Task item: An exact transcription of all the records, free of pictures, is the expected answer.

Record excerpts:
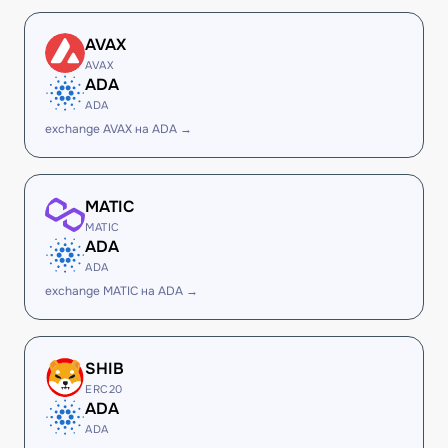
AVAX
AVAX
ADA
ADA
exchange AVAX на ADA →
MATIC
MATIC
ADA
ADA
exchange MATIC на ADA →
SHIB
ERC20
ADA
ADA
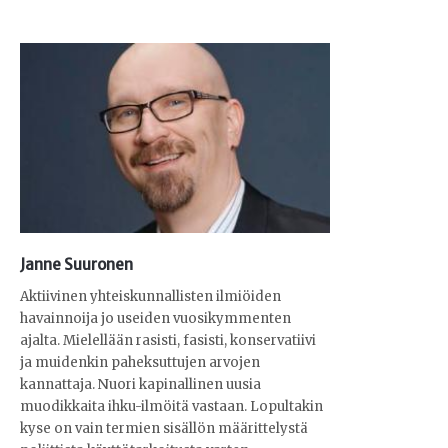
Janne Suuronen
Aktiivinen yhteiskunnallisten ilmiöiden
havainnoija jo useiden vuosikymmenten
ajalta. Mielellään rasisti, fasisti, konservatiivi
ja muidenkin paheksuttujen arvojen
kannattaja. Nuori kapinallinen uusia
muodikkaita ihku-ilmöitä vastaan. Lopultakin
kyse on vain termien sisällön määrittelystä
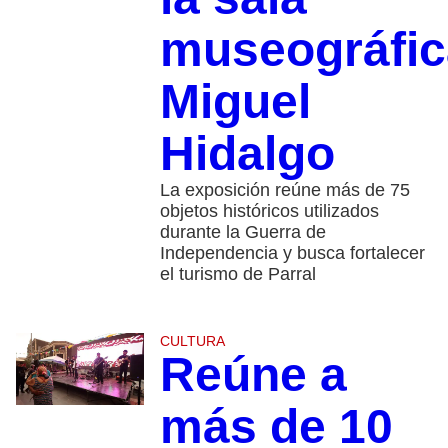
museográfic
Miguel
Hidalgo
La exposición reúne más de 75
objetos históricos utilizados
durante la Guerra de
Independencia y busca fortalecer
el turismo de Parral
CULTURA
Reúne a
más de 10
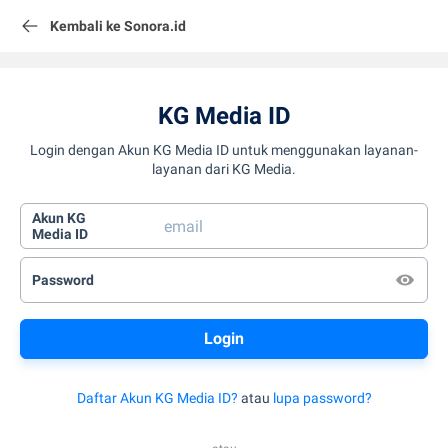
Kembali ke Sonora.id
KG Media ID
Login dengan Akun KG Media ID untuk menggunakan layanan-
layanan dari KG Media.
Akun KG
Media ID
Password
Daftar Akun KG Media ID?
atau
lupa password?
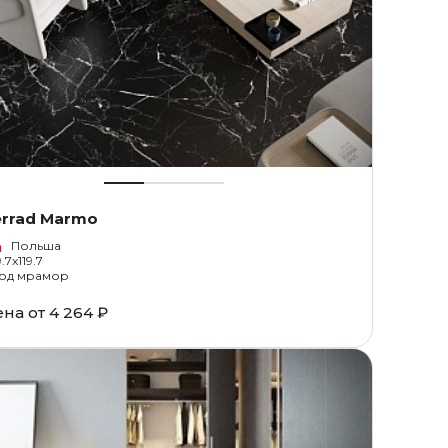
errad Marmo
Польша
.7x119.7
од мрамор
ена от
4 264 ₽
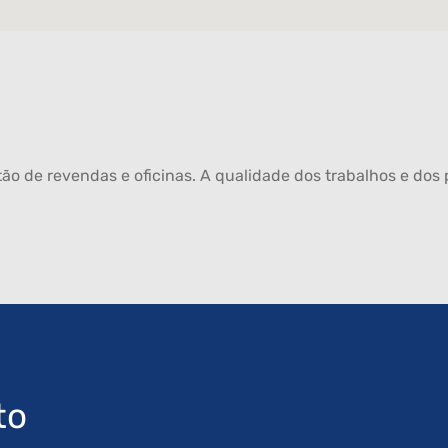
ão de revendas e oficinas. A qualidade dos trabalhos e dos p
to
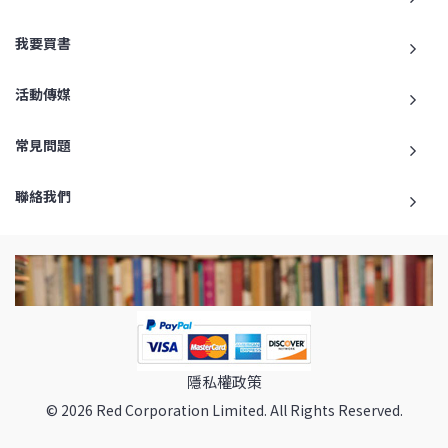
我要買書
活動傳媒
常見問題
聯絡我們
隱私權政策
© 2026 Red Corporation Limited. All Rights Reserved.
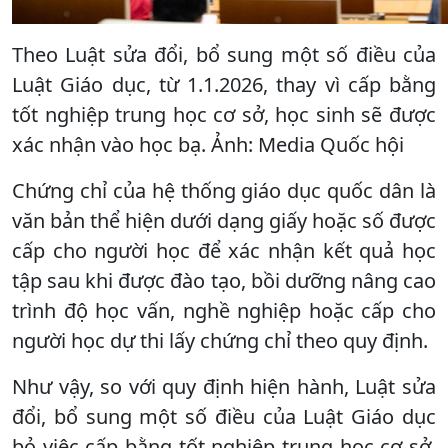
Theo Luật sửa đổi, bổ sung một số điều của
Luật Giáo dục, từ 1.1.2026, thay vì cấp bằng
tốt nghiệp trung học cơ sở, học sinh sẽ được
xác nhận vào học bạ. Ảnh: Media Quốc hội
Chứng chỉ của hệ thống giáo dục quốc dân là
văn bản thể hiện dưới dạng giấy hoặc số được
cấp cho người học để xác nhận kết quả học
tập sau khi được đào tạo, bồi dưỡng nâng cao
trình độ học vấn, nghề nghiệp hoặc cấp cho
người học dự thi lấy chứng chỉ theo quy định.
Như vậy, so với quy định hiện hành, Luật sửa
đổi, bổ sung một số điều của Luật Giáo dục
bỏ việc cấp bằng tốt nghiệp trung học cơ sở,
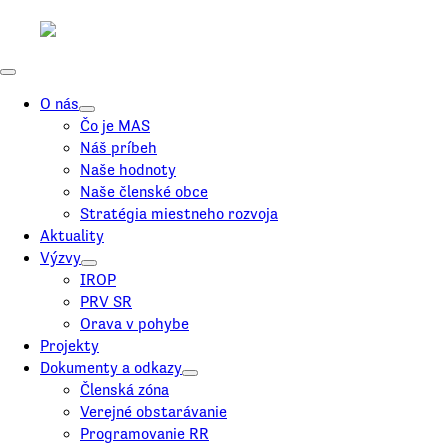
O nás
Čo je MAS
Náš príbeh
Naše hodnoty
Naše členské obce
Stratégia miestneho rozvoja
Aktuality
Výzvy
IROP
PRV SR
Orava v pohybe
Projekty
Dokumenty a odkazy
Členská zóna
Verejné obstarávanie
Programovanie RR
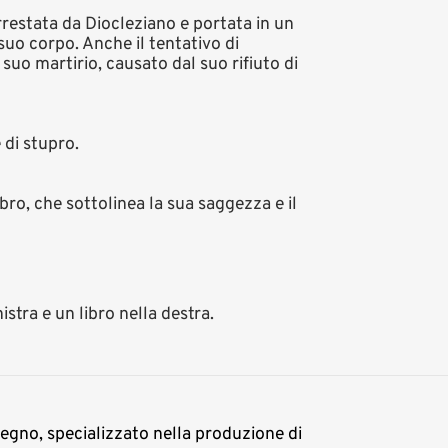
rrestata da Diocleziano e portata in un
suo corpo. Anche il tentativo di
l suo martirio, causato dal suo rifiuto di
 di stupro.
bro, che sottolinea la sua saggezza e il
stra e un libro nella destra.
 legno, specializzato nella produzione di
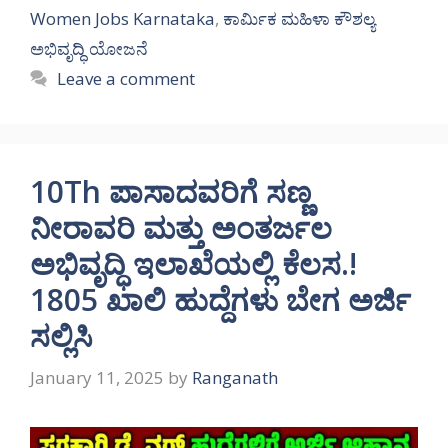
Women Jobs Karnataka
,
ಕಾರ್ಮಿಕ ಮಹಿಳಾ ಕೌಶಲ್ಯ
ಅಭಿವೃದ್ಧಿ ಯೋಜನೆ
Leave a comment
10Th ಪಾಸಾದವರಿಗೆ ಸಣ್ಣ
ನೀರಾವರಿ ಮತ್ತು ಅಂತರ್ಜಲ
ಅಭಿವೃದ್ಧಿ ಇಲಾಖೆಯಲ್ಲಿ ಕೆಲಸ.!
1805 ಖಾಲಿ ಹುದ್ದೆಗಳು ಬೇಗ ಅರ್ಜಿ
ಸಲ್ಲಿಸಿ
January 11, 2025
by
Ranganath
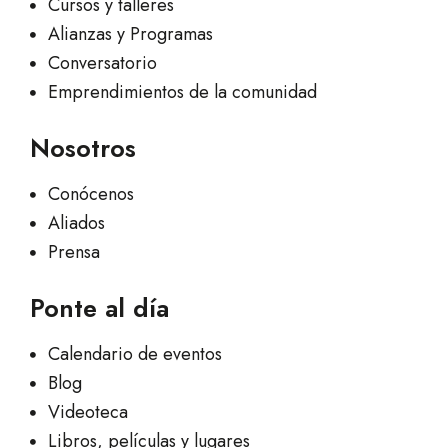
Cursos y talleres
Alianzas y Programas
Conversatorio
Emprendimientos de la comunidad
Nosotros
Conócenos
Aliados
Prensa
Ponte al día
Calendario de eventos
Blog
Videoteca
Libros, películas y lugares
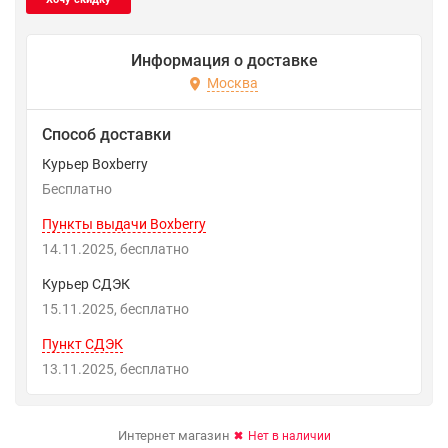
Информация о доставке
Москва
Способ доставки
Курьер Boxberry
Бесплатно
Пункты выдачи Boxberry
14.11.2025
Бесплатно
Курьер СДЭК
15.11.2025
Бесплатно
Пункт СДЭК
13.11.2025
Бесплатно
Интернет магазин
Нет в наличии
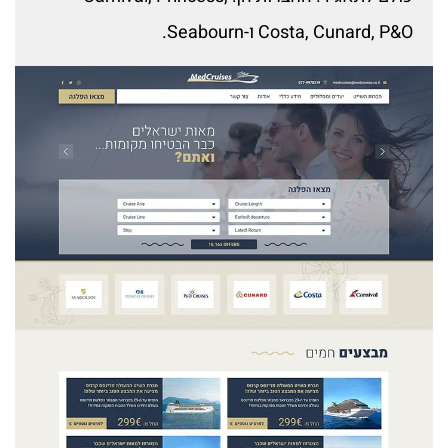
Costa, Cunard, P&O ו-Seabourn.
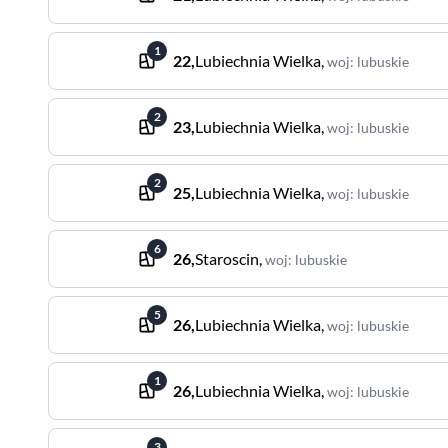
1
22
,
Lubiechnia Wielka
,
woj
:
lubuskie
2
23
,
Lubiechnia Wielka
,
woj
:
lubuskie
2
25
,
Lubiechnia Wielka
,
woj
:
lubuskie
6
26
,
Staroscin
,
woj
:
lubuskie
5
26
,
Lubiechnia Wielka
,
woj
:
lubuskie
1
26
,
Lubiechnia Wielka
,
woj
:
lubuskie
3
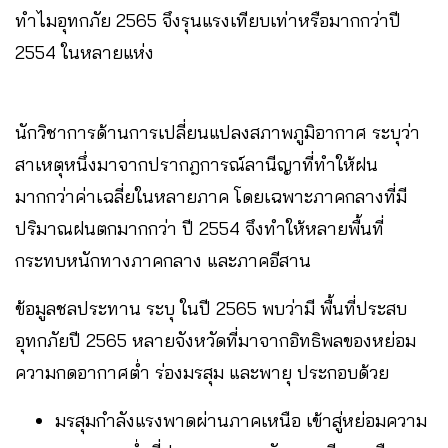
ทำไมอุทกภัย 2565 จึงรุนแรงเทียบเท่าหรือมากกว่าปี
2554 ในหลายแห่ง
นักวิชาการด้านการเปลี่ยนแปลงสภาพภูมิอากาศ ระบุว่า
สาเหตุหนึ่งมาจากปรากฎการณ์ลานีญาที่ทำให้ฝน
มากกว่าค่าเฉลี่ยในหลายภาค โดยเฉพาะภาคกลางที่มี
ปริมาณฝนตกมากกว่า ปี 2554 จึงทำให้หลายพื้นที่
กระทบหนักทางภาคกลาง และภาคอีสาน
ข้อมูลชลประทาน ระบุ ในปี 2565 พบว่ามี พื้นที่ประสบ
อุทกภัยปี 2565 หลายจังหวัดที่มาจากอิทธิพลของหย่อม
ความกดอากาศต่ำ ร่องมรสุม และพายุ ประกอบด้วย
มรสุมกำลังแรงพาดผ่านภาคเหนือ เข้าสู่หย่อมความ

Expected output:
AVAX
AVAX
ADA
ADA
exchange AVAX на ADA →
MATIC
MATIC
ADA
ADA
exchange MATIC на ADA →
SHIB
ERC20
ADA
ADA
Janne Suuronen
Aktiivinen yhteiskunnallisten ilmiöiden
havainnoija jo useiden vuosikymmenten
ajalta. Mielellään rasisti, fasisti, konservatiivi
ja muidenkin paheksuttujen arvojen
kannattaja. Nuori kapinallinen uusia
muodikkaita ihku-ilmöitä vastaan. Lopultakin
kyse on vain termien sisällön määrittelystä
museográfic
Miguel
Hidalgo
La exposición reúne más de 75
objetos históricos utilizados
durante la Guerra de
Independencia y busca fortalecer
el turismo de Parral
CULTURA
Reúne a
más de 10
Kembali ke Sonora.id
KG Media ID
Login dengan Akun KG Media ID untuk menggunakan layanan-
layanan dari KG Media.
Akun KG
Media ID
Password
Daftar Akun KG Media ID?
atau
lupa password?
errad Marmo
Польша
.7x119.7
од мрамор
ена от
4 264 ₽
ão de revendas e oficinas. A qualidade dos trabalhos e dos p
to
我要買書
活動傳媒
常見問題
聯絡我們
隱私權政策
© 2026 Red Corporation Limited. All Rights Reserved.
Theo Luật sửa đổi, bổ sung một số điều của
Luật Giáo dục, từ 1.1.2026, thay vì cấp bằng
tốt nghiệp trung học cơ sở, học sinh sẽ được
xác nhận vào học bạ. Ảnh: Media Quốc hội
Chứng chỉ của hệ thống giáo dục quốc dân là
văn bản thể hiện dưới dạng giấy hoặc số được
cấp cho người học để xác nhận kết quả học
tập sau khi được đào tạo, bồi dưỡng nâng cao
trình độ học vấn, nghề nghiệp hoặc cấp cho
người học dự thi lấy chứng chỉ theo quy định.
Như vậy, so với quy định hiện hành, Luật sửa
đổi, bổ sung một số điều của Luật Giáo dục
bỏ việc cấp bằng tốt nghiệp trung học cơ sở,
O nás
Čo je MAS
Náš príbeh
Naše hodnoty
Naše členské obce
Stratégia miestneho rozvoja
Aktuality
Výzvy
IROP
PRV SR
Orava v pohybe
Projekty
Dokumenty a odkazy
Členská zóna
Verejné obstarávanie
Programovanie RR
rrestata da Diocleziano e portata in un
suo corpo. Anche il tentativo di
l suo martirio, causato dal suo rifiuto di
 di stupro.
bro, che sottolinea la sua saggezza e il
stra e un libro nella destra.
 legno, specializzato nella produzione di
Women Jobs Karnataka
,
ಕಾರ್ಮಿಕ ಮಹಿಳಾ ಕೌಶಲ್ಯ
ಅಭಿವೃದ್ಧಿ ಯೋಜನೆ
Leave a comment
10Th ಪಾಸಾದವರಿಗೆ ಸಣ್ಣ
ನೀರಾವರಿ ಮತ್ತು ಅಂತರ್ಜಲ
ಅಭಿವೃದ್ಧಿ ಇಲಾಖೆಯಲ್ಲಿ ಕೆಲಸ.!
1805 ಖಾಲಿ ಹುದ್ದೆಗಳು ಬೇಗ ಅರ್ಜಿ
ಸಲ್ಲಿಸಿ
January 11, 2025
by
Ranganath
Cursos y talleres
Alianzas y Programas
Conversatorio
Emprendimientos de la comunidad
Nosotros
Conócenos
Aliados
Prensa
Ponte al día
Calendario de eventos
Blog
Videoteca
Libros, películas y lugares
Информация о доставке
Москва
Способ доставки
Курьер Boxberry
Бесплатно
Пункты выдачи Boxberry
14.11.2025
Бесплатно
Курьер СДЭК
15.11.2025
Бесплатно
Пункт СДЭК
13.11.2025
Бесплатно
Интернет магазин
Нет в наличии
Costa, Cunard, P&O ו-Seabourn.
1
22
,
Lubiechnia Wielka
,
woj
:
lubuskie
2
23
,
Lubiechnia Wielka
,
woj
:
lubuskie
2
25
,
Lubiechnia Wielka
,
woj
:
lubuskie
6
26
,
Staroscin
,
woj
:
lubuskie
5
26
,
Lubiechnia Wielka
,
woj
:
lubuskie
1
26
,
Lubiechnia Wielka
,
woj
:
lubuskie
3
ทำไมอุทกภัย 2565 จึงรุนแรงเทียบเท่าหรือมากกว่าปี
2554 ในหลายแห่ง
นักวิชาการด้านการเปลี่ยนแปลงสภาพภูมิอากาศ ระบุว่า
สาเหตุหนึ่งมาจากปรากฎการณ์ลานีญาที่ทำให้ฝน
มากกว่าค่าเฉลี่ยในหลายภาค โดยเฉพาะภาคกลางที่มี
ปริมาณฝนตกมากกว่า ปี 2554 จึงทำให้หลายพื้นที่
กระทบหนักทางภาคกลาง และภาคอีสาน
ข้อมูลชลประทาน ระบุ ในปี 2565 พบว่ามี พื้นที่ประสบ
อุทกภัยปี 2565 หลายจังหวัดที่มาจากอิทธิพลของหย่อม
ความกดอากาศต่ำ ร่องมรสุม และพายุ ประกอบด้วย
มรสุมกำลังแรงพาดผ่านภาคเหนือ เข้าสู่หย่อมความ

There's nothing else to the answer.